SMS noted the AQTF has been in development and construction for a year and a half.  The project was announced first last October, though the contract and design details have remained unreported until now. Heat treating is intended to add value to TimkenSteel’s current product lines, which include steels supplied to oil-and-gas exploration and transportation markets.

“Quench and temper” is a heat-treating process that produces steels with specific levels of mechanical strength. It starts with heating the steel bar or tube to a uniform temperature in a walking-hearth furnaces, usually over 1,500°F. This step is followed by quenching in a hot liquid (usually oil or water), or air, depending on the steel grade. The second step achieves the rapid cooling that imparts a high level of material hardness.

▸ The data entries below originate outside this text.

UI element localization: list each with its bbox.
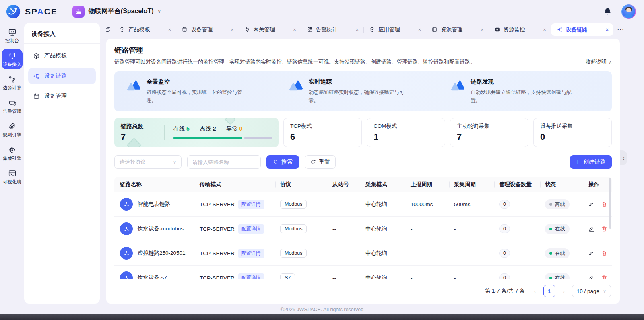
tab-device-link[interactable]: 设备链路 × [551, 23, 613, 36]
stat-label: 链路总数 [121, 123, 164, 130]
feature-realtime: 实时追踪 动态感知链路实时状态，确保连接稳定与可靠。 [282, 78, 444, 105]
link-name: 虚拟链路250-20501 [138, 250, 186, 257]
tab-gateway-management[interactable]: 网关管理 × [239, 23, 301, 36]
rail-item-visual-editor[interactable]: 可视化编 [2, 166, 23, 187]
tab-application-management[interactable]: 应用管理 × [363, 23, 426, 36]
stat-card-tcp-mode: TCP模式 6 [283, 118, 362, 147]
rail-item-label: 可视化编 [3, 180, 21, 185]
device-count-badge: 0 [499, 249, 510, 258]
prev-page-icon[interactable]: ‹ [533, 288, 538, 295]
reset-button[interactable]: 重置 [305, 155, 336, 169]
close-icon[interactable]: × [355, 27, 359, 33]
col-header: 采集周期 [449, 181, 494, 188]
feature-title: 实时追踪 [309, 78, 411, 86]
main-area: 产品模板 × 设备管理 × 网关管理 × 告警统计 × [100, 23, 644, 304]
tab-product-template[interactable]: 产品模板 × [114, 23, 176, 36]
config-detail-badge[interactable]: 配置详情 [238, 273, 264, 280]
sidebar-item-product-template[interactable]: 产品模板 [28, 48, 96, 64]
app-switcher[interactable]: 物联网平台(SpaceIoT) ∨ [72, 6, 161, 18]
sidebar-item-device-management[interactable]: 设备管理 [28, 88, 96, 104]
user-avatar[interactable] [621, 4, 636, 19]
tab-label: 产品模板 [128, 26, 150, 33]
right-panel-collapse-handle[interactable]: ‹ [620, 150, 627, 165]
feature-desc: 自动发现并建立通信链路，支持快速创建与配置。 [471, 88, 573, 105]
tab-resource-management[interactable]: 资源管理 × [426, 23, 488, 36]
rail-item-alarm-management[interactable]: 告警管理 [2, 96, 23, 117]
tab-label: 网关管理 [254, 26, 275, 33]
page-description: 链路管理可以对设备间链路进行统一的监控管理、实现对链路的实时监控、链路信息统一可… [114, 58, 586, 66]
collect-period: 500ms [449, 201, 494, 207]
edit-icon[interactable] [588, 226, 595, 232]
rail-item-label: 规则引擎 [3, 133, 21, 137]
topbar: SPACE 物联网平台(SpaceIoT) ∨ [0, 0, 644, 23]
table-header: 链路名称 传输模式 协议 从站号 采集模式 上报周期 采集周期 管理设备数量 状… [114, 177, 612, 192]
notification-bell-icon[interactable] [603, 7, 612, 16]
next-page-icon[interactable]: › [561, 288, 566, 295]
device-link-icon [557, 27, 563, 33]
table-scrollbar[interactable] [609, 178, 611, 229]
delete-icon[interactable] [601, 275, 607, 279]
tab-resource-monitor[interactable]: 资源监控 × [489, 23, 551, 36]
status-badge: 离线 [545, 199, 570, 209]
close-icon[interactable]: × [230, 27, 235, 33]
rail-item-integration-engine[interactable]: 集成引擎 [2, 143, 23, 164]
product-template-icon [119, 27, 125, 33]
status-badge: 在线 [545, 224, 570, 234]
rail-item-console[interactable]: 控制台 [2, 25, 23, 46]
close-icon[interactable]: × [167, 27, 172, 33]
tab-restore-icon[interactable] [102, 23, 114, 36]
search-button[interactable]: 搜索 [266, 155, 299, 169]
link-node-icon [120, 247, 133, 260]
collapse-description-link[interactable]: 收起说明∧ [586, 58, 612, 66]
status-dot [549, 252, 552, 255]
feature-panorama: 全景监控 链路状态全局可视，实现统一化的监控与管理。 [120, 78, 282, 105]
edit-icon[interactable] [588, 250, 595, 256]
edit-icon[interactable] [588, 201, 595, 207]
protocol-select[interactable]: 请选择协议 ∨ [114, 155, 182, 169]
stat-label: 主动轮询采集 [457, 123, 522, 130]
feature-banner: 全景监控 链路状态全局可视，实现统一化的监控与管理。 实时追踪 动态感知链路实时… [114, 71, 612, 111]
tab-more-icon[interactable]: ⋯ [613, 23, 628, 36]
sidebar-title: 设备接入 [24, 23, 100, 44]
config-detail-badge[interactable]: 配置详情 [238, 200, 264, 209]
transport-mode: TCP-SERVER [200, 275, 235, 280]
edit-icon[interactable] [588, 275, 595, 279]
delete-icon[interactable] [601, 201, 607, 207]
close-icon[interactable]: × [417, 27, 422, 33]
rail-item-device-access[interactable]: 设备接入 [2, 49, 23, 70]
close-icon[interactable]: × [542, 27, 547, 33]
page-size-select[interactable]: 10 / page ∨ [572, 285, 611, 297]
tab-alarm-statistics[interactable]: 告警统计 × [301, 23, 363, 36]
tabbar: 产品模板 × 设备管理 × 网关管理 × 告警统计 × [100, 23, 628, 36]
rail-item-rule-engine[interactable]: 规则引擎 [2, 119, 23, 140]
pagination-summary: 第 1-7 条/共 7 条 [485, 287, 525, 295]
close-icon[interactable]: × [605, 27, 609, 33]
config-detail-badge[interactable]: 配置详情 [238, 249, 264, 258]
transport-mode: TCP-SERVER [200, 201, 235, 207]
tab-label: 应用管理 [378, 26, 400, 33]
table-row: 饮水设备-s7 TCP-SERVER配置详情 S7 -- 中心轮询 - - 0 … [114, 266, 612, 279]
stat-label: TCP模式 [290, 123, 355, 130]
config-detail-badge[interactable]: 配置详情 [238, 224, 264, 234]
visual-editor-icon [8, 169, 17, 178]
rail-item-label: 集成引擎 [3, 156, 21, 161]
rail-item-edge-computing[interactable]: 边缘计算 [2, 72, 23, 93]
link-name-input[interactable] [187, 155, 261, 169]
rule-engine-icon [8, 122, 17, 131]
delete-icon[interactable] [601, 250, 607, 256]
delete-icon[interactable] [601, 226, 607, 232]
device-access-icon [8, 52, 17, 60]
close-icon[interactable]: × [480, 27, 485, 33]
space-logo-icon [6, 4, 21, 19]
feature-title: 全景监控 [147, 78, 249, 86]
stat-value: 6 [290, 132, 355, 142]
create-link-button[interactable]: + 创建链路 [570, 155, 612, 169]
page-number-button[interactable]: 1 [543, 285, 555, 297]
stat-card-active-polling: 主动轮询采集 7 [450, 118, 528, 147]
sidebar-item-device-link[interactable]: 设备链路 [28, 68, 96, 84]
link-node-icon [120, 222, 133, 235]
links-table: 链路名称 传输模式 协议 从站号 采集模式 上报周期 采集周期 管理设备数量 状… [114, 177, 612, 279]
close-icon[interactable]: × [292, 27, 297, 33]
alarm-statistics-icon [307, 27, 313, 33]
tab-device-management[interactable]: 设备管理 × [176, 23, 238, 36]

SMS Meer stated the core of the AQTF design will be a new water-spray system design called Quenching Shell®, which will be adjustable according to different products and adaptable to changing process conditions. The contractor explained that the Quenching Shell is “the result of intensive research and development work promising to become the next generation’s standard for similar applications.”

TimkenSteel was formed in June 2014 by The Timken Co. spinning off its steelmaking operations to shareholders. Those plants have been the objects of several capital-improvement programs over the past five years, including new ladle metallurgy and continuous billet casting capacity, and in-line forging capability to produce SBQ steel bars with improved center soundness.

"Our investment in additional value-added operations feeds growing sales of our most sophisticated product lines, which meet the needs of demanding applications in energy and other markets," stated Shawn J. Seanor, TimkenSteel’s exec. vice president for Energy and Distribution, speaking last October.

This report has been updated from an earlier version.